10. Tradewinds’ assets, including the airplane, were used for nonentity purposes in that the plane was used by Aircraft Storage LLC, without agreement or compensation: The LLC allowed another entity to use its $300,000 airplane without paying any compensation and without a written agreement. Why? This type of transaction is a red flag asking for trouble in more ways than one. No person or entity should ever use LLC assets for non-LLC purposes unless the LLC enters into a written agreement with the user and the user compensates the LLC for the reasonable value of the use.
11. Tradewinds was operated as a mere assetless shell, and the proceeds of the sale of its only significant asset, the airplane, were diverted from the entity to Freeman’s personal account: The Court is wrong on this factor. The LLC was not assetless. It owned a $300,000 asset free and clear. It sold its assets and distributed the proceeds to its only member. The Court calls this “diversion” of assets, but this is the common and accepted method of liquidating an LLC or a corporation. The law does not require companies to retain cash in the company in perpetuity after the company liquidates its assets. It is not right that the Court found this fact to be a negative factor.
This case is a wake up call to all LLCs that do not dot the eyes and cross the tees. If your LLC is not religiously following the legal formalities of your state’s LLC law and properly documenting LLC transactions, especially transactions with members, then the company is setting the groundwork for a court ruling that the company veil should be pierced and the member(s) should be liable for the debts of the company.
Does your LLC properly document all significant transactions? If not, then I have two statements for you:
- If your LLC has not been documenting LLC transactions with minutes and resolutions, you won’t be doing it in the future.

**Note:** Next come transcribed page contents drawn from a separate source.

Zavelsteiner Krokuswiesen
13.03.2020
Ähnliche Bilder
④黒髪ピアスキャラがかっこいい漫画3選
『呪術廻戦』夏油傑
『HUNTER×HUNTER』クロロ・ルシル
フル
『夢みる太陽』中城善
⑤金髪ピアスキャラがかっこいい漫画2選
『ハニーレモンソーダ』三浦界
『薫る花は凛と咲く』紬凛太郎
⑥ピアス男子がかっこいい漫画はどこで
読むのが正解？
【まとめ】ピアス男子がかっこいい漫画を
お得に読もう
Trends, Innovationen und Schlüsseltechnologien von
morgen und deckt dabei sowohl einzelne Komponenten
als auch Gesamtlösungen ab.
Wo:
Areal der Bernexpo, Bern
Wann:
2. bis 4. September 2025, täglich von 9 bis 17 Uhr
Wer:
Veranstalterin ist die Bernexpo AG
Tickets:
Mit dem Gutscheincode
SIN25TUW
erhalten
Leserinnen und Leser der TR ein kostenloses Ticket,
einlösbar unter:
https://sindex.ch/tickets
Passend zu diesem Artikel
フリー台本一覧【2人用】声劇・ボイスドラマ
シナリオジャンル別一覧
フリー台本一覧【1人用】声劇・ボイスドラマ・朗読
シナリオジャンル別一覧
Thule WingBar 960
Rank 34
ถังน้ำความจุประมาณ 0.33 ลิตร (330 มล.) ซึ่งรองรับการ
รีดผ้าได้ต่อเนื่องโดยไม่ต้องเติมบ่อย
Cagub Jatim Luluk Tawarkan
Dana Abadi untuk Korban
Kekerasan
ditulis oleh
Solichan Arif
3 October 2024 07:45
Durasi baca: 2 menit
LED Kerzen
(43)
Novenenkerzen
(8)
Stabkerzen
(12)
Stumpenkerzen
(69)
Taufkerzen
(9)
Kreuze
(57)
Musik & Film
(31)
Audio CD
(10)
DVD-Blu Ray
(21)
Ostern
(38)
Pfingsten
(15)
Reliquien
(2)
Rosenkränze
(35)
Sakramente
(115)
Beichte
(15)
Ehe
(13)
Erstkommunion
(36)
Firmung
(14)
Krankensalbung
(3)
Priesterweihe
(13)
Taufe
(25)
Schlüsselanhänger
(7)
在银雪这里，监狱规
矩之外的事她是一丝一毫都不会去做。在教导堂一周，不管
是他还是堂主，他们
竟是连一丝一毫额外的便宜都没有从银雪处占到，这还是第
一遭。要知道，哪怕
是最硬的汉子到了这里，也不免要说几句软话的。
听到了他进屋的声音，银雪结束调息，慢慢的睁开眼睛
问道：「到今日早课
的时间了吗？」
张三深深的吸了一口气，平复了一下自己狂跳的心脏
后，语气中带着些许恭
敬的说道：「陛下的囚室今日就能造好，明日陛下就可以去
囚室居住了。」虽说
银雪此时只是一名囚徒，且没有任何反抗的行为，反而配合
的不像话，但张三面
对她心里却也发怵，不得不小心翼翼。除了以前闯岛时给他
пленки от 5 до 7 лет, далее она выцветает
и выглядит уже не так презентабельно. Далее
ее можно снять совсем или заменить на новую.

Here are some other articles on this important topic:
“With the stripping of the requirement to prove wrongful conduct and expansion of liability for contingent claims, the ruling diminishes the limited liability protection afforded to all corporations and LLCs operating in Colorado. Incorporation in a jurisdiction with more robust liability protections seemingly provides no remedy – the Martin Court applied Colorado LLC statutes and case law without discussion of why Colorado law should apply to Tradewinds, a Delaware LLC. The ruling also highlights the renewed importance of maintaining adequate corporate records and practices as a means of avoiding ensnarement under the first prong of the veil-piercing test.”
“Update Corporate Records and Follow Required Formalities. Many closely held businesses do not keep their corporate record books up to date. In the event of a lawsuit against the company, a plaintiff’s attorney can attempt to “pierce to corporate veil”. This means the corporation will essentially be ignored and the owners (shareholders) will be personally liable for the corporate debts. Following basic corporate formalities, including
- Holding an annual shareholders meeting;
- Holding regular meetings of the Board of Directors;
- Avoiding any mixing of personal and corporate assets; and
- Keeping corporate records up to date.
will all help to insure that the assets of the owner(s) of the business are insulated from any judgment against the business.”